Returns an HTML response that can be used to redirect the user or show in an iframe.
This request should be sent from the user's browser as an HTML form submission.
Request
POST /registercard-html Content-Type: application/x-www-form-urlencoded
Body
cardHolderName=Mr%20Customer& cardNumber=4242424242424242& expiryMonth=12& expiryYear=21& merchantId=your-merchant-id& customerId=your-customer-id& orderId=an-order-id& returnUrl=https%3A%2F%2Fbackend.myapp.com%2Fcard-tokenize-response-handler
Response
A succesfull response will have status code 200 and an html page in the content.

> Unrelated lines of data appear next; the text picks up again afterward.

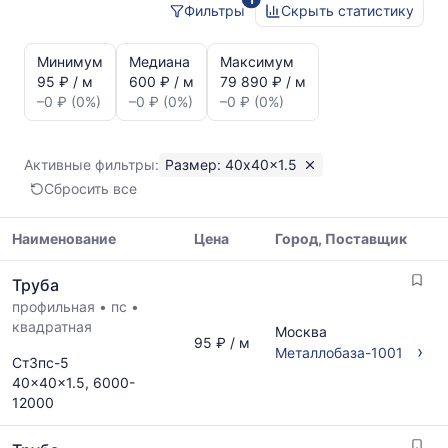
Фильтры
Скрыть статистику
Статистика
и
Минимум
Медиана
Максимум
динамика
95 ₽ / м
600 ₽ / м
79 890 ₽ / м
цен:
–0 ₽ (0%)
–0 ₽ (0%)
–0 ₽ (0%)
Труба
40x40x1.5
Показаны
Активные фильтры:
Размер: 40x40x1.5
минимальная,
Сбросить все
медианная
и
максимальная
Наименование
Цена
Город, Поставщик
цена
Таблица
по
Труба
цен
данным
профильная
•
пс
•
на
прайс-
квадратная
металлопрокат
Москва
листов
95 ₽ / м
с
›
Металлобаза-1001
поставщиков
Ст3пс-5
указанием
за
40x40x1.5, 6000-
ГОСТ,
последний
12000
размеров
месяц.
и
Статистика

A failure response will either have a 400 or 500 status code and an error message in the content.
Tokenize Card - JSON
Initiates card tokenization process.
Returns an HTML result that must be shown in a webview.
This request should be sent from the mobile app.
Request
POST /registercard-json Content-Type: application/json
Body
{ "cardHolderName": "Mr Customer", "cardNumber": 4242424242424242, "expiryMonth": 12, "expiryYear": 19, "merchantId": "your-merchant-id", "customerId": "your-customer-id", "orderId": "an-order-id", "returnUrl": "https://backend.myapp.com/card-tokenize-response-handler" }
Response
{ "success": true, "message": "3DSecure Page", "result": "<!DOCTYPE HTML PUBLIC..." }
Purchase Transaction
This requests must be sent by the backend service. An HMAC-SHA256 hash needs to be calculated using the merchant secret key. The HTTP Authorization header must contain this hash. Refer to Authentication on how to calculate the hash.
Request
POST /purchase Authorization: OGO merchantid:hmac-hash
Body
{ "amount": 20050, "token": "1d75cb9494bd437ab2bbc6ed7e5c9933", "orderId": "100DCEFGH", "customerId":"123" }
Response
{ "success": true, "message": "Transaction successfull", "result": { "referenceNumber": "228680501735", "responseCode": "00", "approvalCode": "3jcPVy", "date": "03/13", "time": "13:14:21", "invoiceNumber": "976593", "stan": 922515, "type": 200, "transactionId": "3b2d9f5c-d8d3-4220-a1f8-13babe066050", "message": "Approved" } }
Invalid Token error
If you get an "Invalid Token" error, make sure you are sending the same customerId used with the token when registering the card.